Paul Krugman on economic pollyannas

Allysa writing for The Daily Kos quotes from economist Paul Krugman's subscription column in the New York Times, where he eviscerates right-wing economic pollyannas:

Right-wing commentators would like you to believe that the economy's winners are a large group, like college graduates or people with agreeable personalities. But the winners' circle is actually very small. Even households at the 95th percentile -- that is, households richer than 19 out of 20 Americans -- have seen their real income rise less than 1 percent a year since the late 1970's.
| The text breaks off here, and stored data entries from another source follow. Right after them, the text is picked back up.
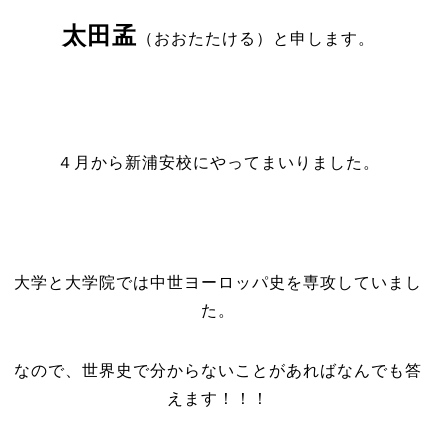
太田孟
（おおたたける）と申します。
４月から新浦安校にやってまいりました。
大学と大学院では中世ヨーロッパ史を専攻していまし
た。
なので、世界史で分からないことがあればなんでも答
えます！！！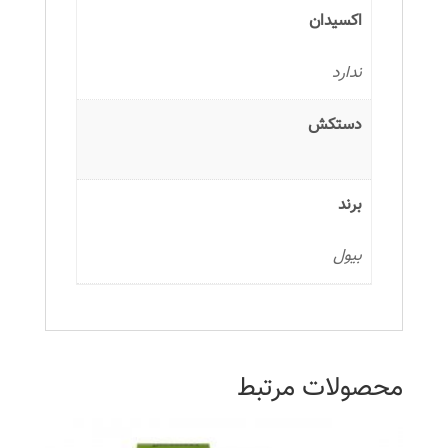
اکسیدان
ندارد
دستکش
برند
بیول
محصولات مرتبط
But the income of the richest 1 percent has roughly doubled, and the income of the top 0.01 percent -- people with incomes of more than $5 million in 2004 -- has risen by a factor of 5.
Notice the desperate effort to find some number, any number, to support claims that increasing inequality is just a matter of a rising payoff to education and skill. Conservative commentators tell us about wage gains for one-eyed bearded men with 2.5 years of college, or whatever -- and conveniently forget to adjust for inflation. In fact, the data refute any suggestion that education is a guarantee of income gains: once you adjust for inflation, you find that the income of a typical household headed by a college graduate was lower in 2005 than in 2000.
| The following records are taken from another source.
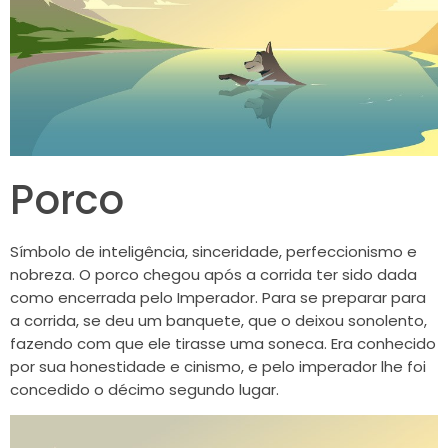
Porco
Símbolo de inteligência, sinceridade, perfeccionismo e
nobreza. O porco chegou após a corrida ter sido dada
como encerrada pelo Imperador. Para se preparar para
a corrida, se deu um banquete, que o deixou sonolento,
fazendo com que ele tirasse uma soneca. Era conhecido
por sua honestidade e cinismo, e pelo imperador lhe foi
concedido o décimo segundo lugar.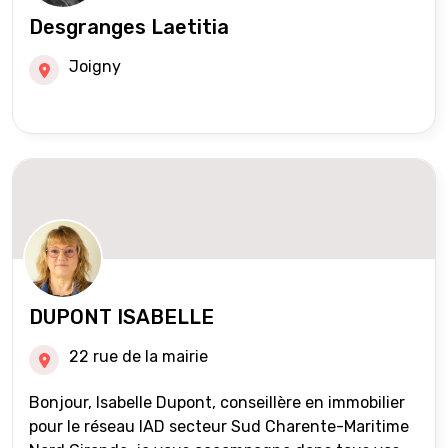
Desgranges Laetitia
Joigny
DUPONT ISABELLE
22 rue de la mairie
Bonjour, Isabelle Dupont, conseillère en immobilier
pour le réseau IAD secteur Sud Charente-Maritime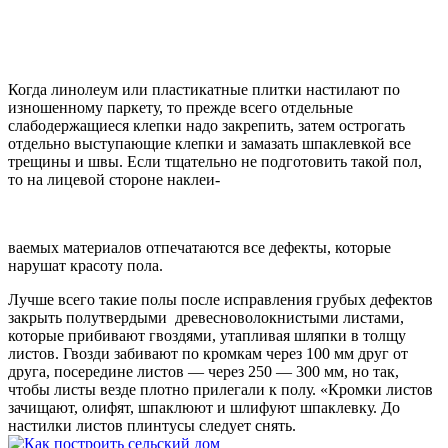
Когда линолеум или пластикатные плитки настилают по
изношенному паркету, то прежде всего отдельные
слабодержащиеся клепки надо закрепить, затем острогать
отдельно выступающие клепки и замазать шпаклевкой все
трещины и швы. Если тщательно не подготовить такой пол,
то на лицевой стороне наклеи-
ваемых материалов отпечатаются все дефекты, которые
нарушат красоту пола.
Лучше всего такие полы после исправления грубых дефектов
закрыть полутвердыми древесноволокнистыми листами,
которые прибивают гвоздями, утапливая шляпки в толщу
листов. Гвозди забивают по кромкам через 100 мм друг от
друга, посередине листов — через 250 — 300 мм, но так,
чтобы листы везде плотно прилегали к полу. «Кромки листов
зачищают, олифят, шпаклюют и шлифуют шпаклевку. До
настилки листов плинтусы следует снять.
Thirty years of American governments, both Republican and Democrat, but all free-market capitalists, have let the population down badly. Ordinary Americans, working class, middle class and "welfare class" have seen virtually no economic improvement through the decades.
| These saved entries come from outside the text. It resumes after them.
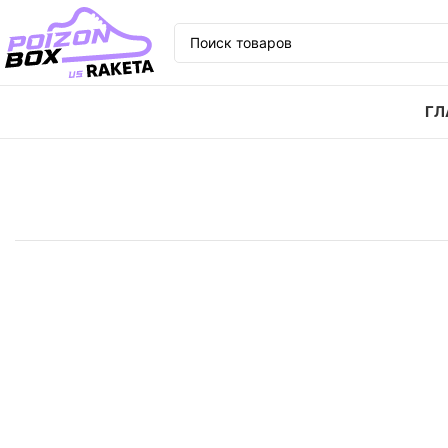
ГЛ
Главная
Кроссовки
Кроссовки Nike Dunk Low Tea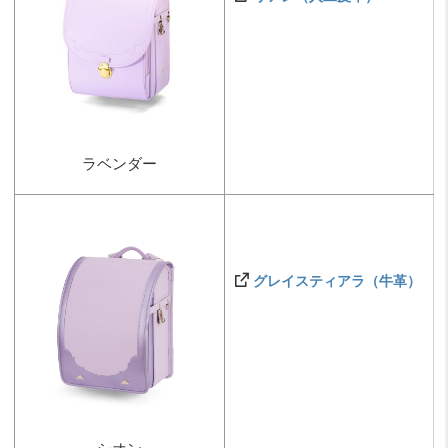
ラベンダー
グレイスティアラ（牛革）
It is certainly true that being a millionaire is not what it used to, but it is sobering to realise that even in the biggest economy of the world, the country which personifies the entrepenuerial spirit more than any other, only 0.01%, or one in ten thousand, make five million dollars a year.

We've been fooled by inflationary pressures on (for example) CEO golden handshakes and entertainment deals to think that a million dollars is not that much. As the rich become mega-rich, and the ordinary get left behind (or even go backwards), we come to believe that a five million dollar income is nothing special, not compared to those billionaires making a million dollars a week. And if a millionaire is nothing special, well, then it is easily within our reach, surely?